Quest’anno, nel 2019, i primi due seminari con gli insegnanti sono stati svolti il 7 e l’8 gennaio.

Successivamente, nel corso della I edizione, i ragazzi sono stati invitati a raccogliere fonti fotografiche e audiovisive di famiglia, aiutati dai propri genitori, selezionando quelle a loro avviso più efficaci nella rappresentare della storia e delle memorie dei propri famigliari fino ad arrivare alle loro attuali produzioni di immagini.

La raccolta, condotta dagli studenti all’interno del proprio istituto, nell’ambito delle proprie famiglie e di quelle di amici, è stata supportata da indicazioni metodologiche, scalette, modelli di liberatorie, schede di analisi dei documenti, forniti nei primi due seminari, durante i quali sono ipotizzati anche i primi temi, tra storia, pubblica e privata, e attualità, da cui partire per la ricerca e la produzione delle fonti.

I materiali documentari raccolti prima e durante i seminari sono stati oggetto di trattamento e ipotesi narrative, quindi di riuso e presentazione sul web, in particolare dal secondo laboratorio. Questo sito ospita i risultati delle ricerche e delle narrazioni, attraverso l’uso delle fonti audiovisive e fotografiche, svolte dagli studenti.

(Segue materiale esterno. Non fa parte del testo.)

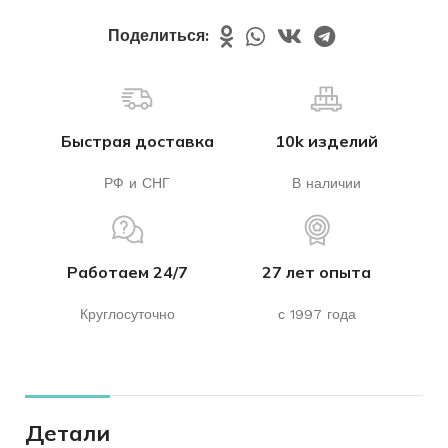
Поделиться:
Быстрая доставка
10k изделий
РФ и СНГ
В наличии
Работаем 24/7
27 лет опыта
Круглосуточно
с 1997 года
Детали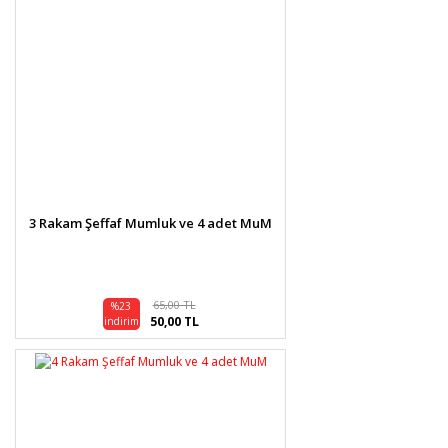
3 Rakam Şeffaf Mumluk ve 4 adet MuM
65,00 TL
%23
50,00 TL
indirim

Il progetto e il sito sono e saranno quindi incrementati e sviluppati autonomamente dagli studenti e dagli insegnanti.

Al termine di tutti gli incontri, sono stati votati dai ragazzi stessi, le migliori narrazioni realizzate sul sito, e gli autori delle prime tre classificate hanno ricevuto un premio durante una pubblica presentazione dei risultati del progetto, a maggio 2018.